Poco antes de su muerte, escribiendo a su hijo Manuel, le decía: «Todas las cartas que recibo de ésa me informan del progreso que hace el país como consecuencia de la paz, y estas noticias me tienen bastante complacido, y aún más deseoso de que se prolongue ese estado que indudablemente levantará a Venezuela del decaimiento de tantos años». Gobernaba Guzmán Blanco, su adversario, pero su amor a la Patria se sobrepuso a los viejos rencores.

Ahora nos conmina su ejemplo. Las batallas que libró las tenemos que librar nosotros, en la vida civil, contra la injusticia, contra el pesimismo que envenena los ánimos. Un país con recursos naturales, financieros y humanos que bien utilizados deberían propiciar a su población la posibilidad de una existencia realmente humana debe, si no nadar en la abundancia, por lo menos conjurar la pobreza.

Páez logró trasladar a la vida civil las sobresalientes cualidades y el recio temple que lo caracterizaron en la vida militar. Hoy nos exige Venezuela a sus hijos librar otro tipo de combate, pero cuyas dificultades y peligros no son menos que los que a él correspondió superar.
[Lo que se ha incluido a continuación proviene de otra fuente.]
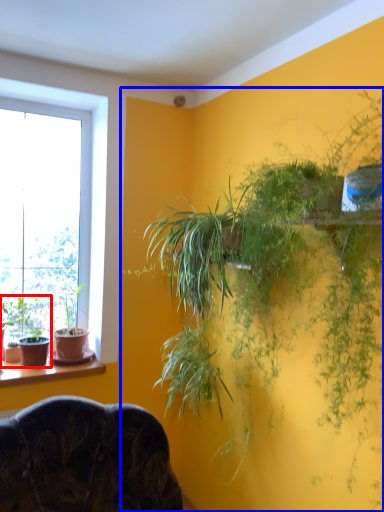 Question: Which of the following is the closest to the observer, houseplant (highlighted by a red box) or houseplant (highlighted by a blue box)?

Choices:
 (A) houseplant
 (B) houseplant

Answer: (B) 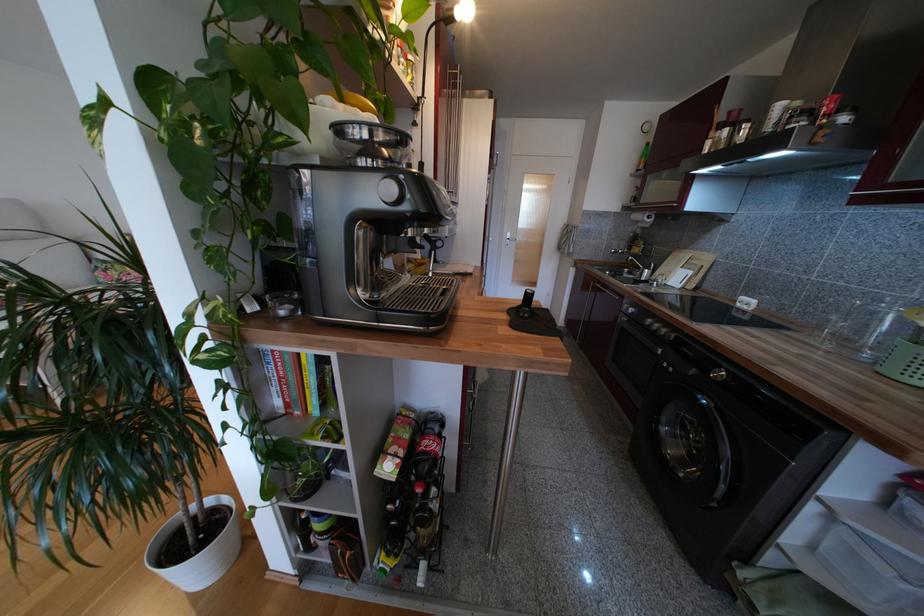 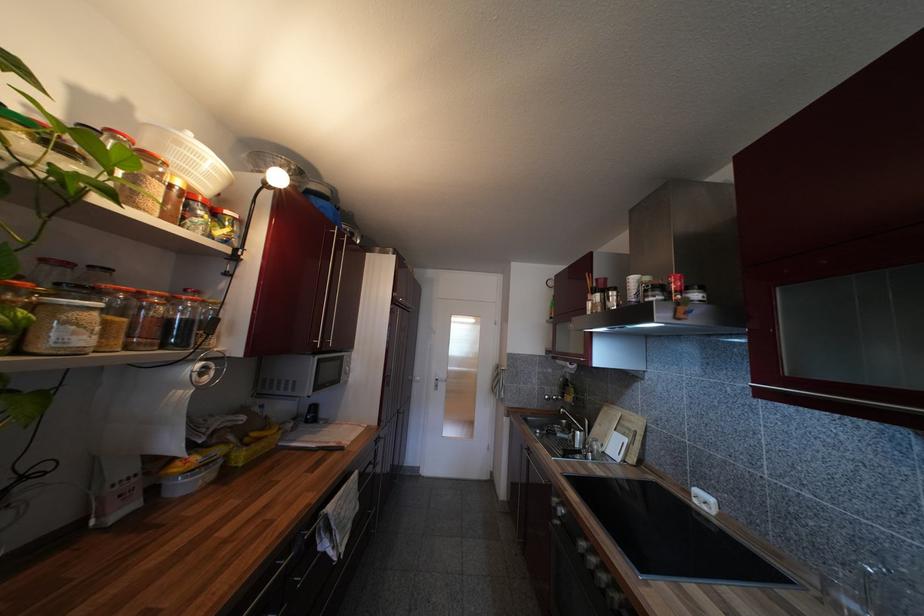 Where in the second image is the point corresponding to (x=628, y=310) from the first image?

(557, 507) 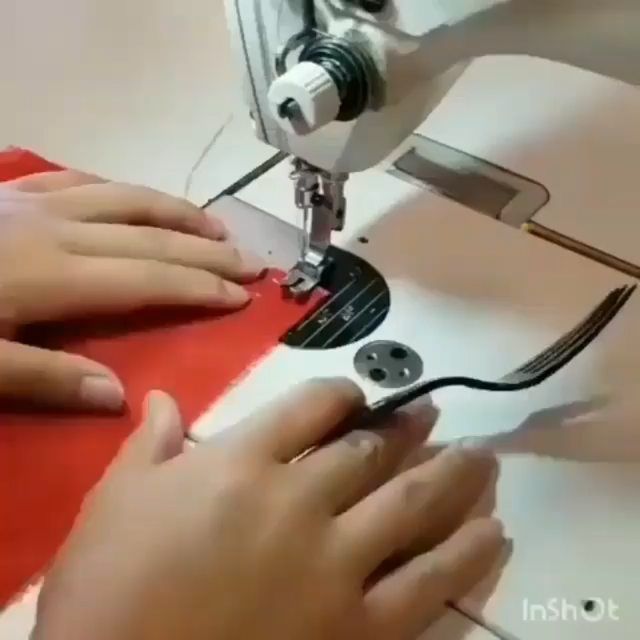 The width and height of the screenshot is (640, 640). Identify the location of empty space - counter top. (176, 63). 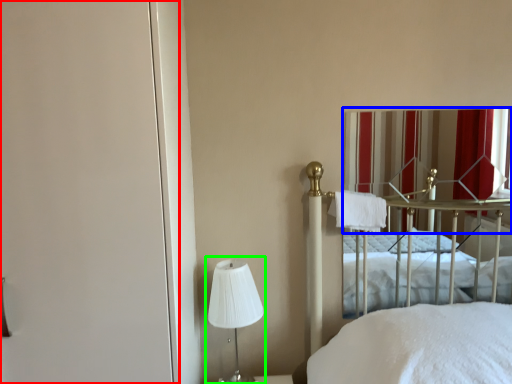 Question: Which is farther away from screen door (highlighted by a red box)? curtain (highlighted by a blue box) or bedside lamp (highlighted by a green box)?

Choices:
 (A) curtain
 (B) bedside lamp

Answer: (A)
Páez dijo «vuelvan caras» cuando un Ejército muchas veces mayor que el suyo lo perseguía, creyéndolo perdido. En el momento actual, nuestra situación es parecida. Rectificar rumbos es urgente: no es cuestión de retórica, es cuestión de conductas. Digamos «vuelvan caras» para enfrentar y vencer la crisis económica, la crisis social que ella agudiza, y la crisis moral que amenaza destruir el país.

Lo reclama la hora. Lo impone el patriotismo. Lo pide Venezuela.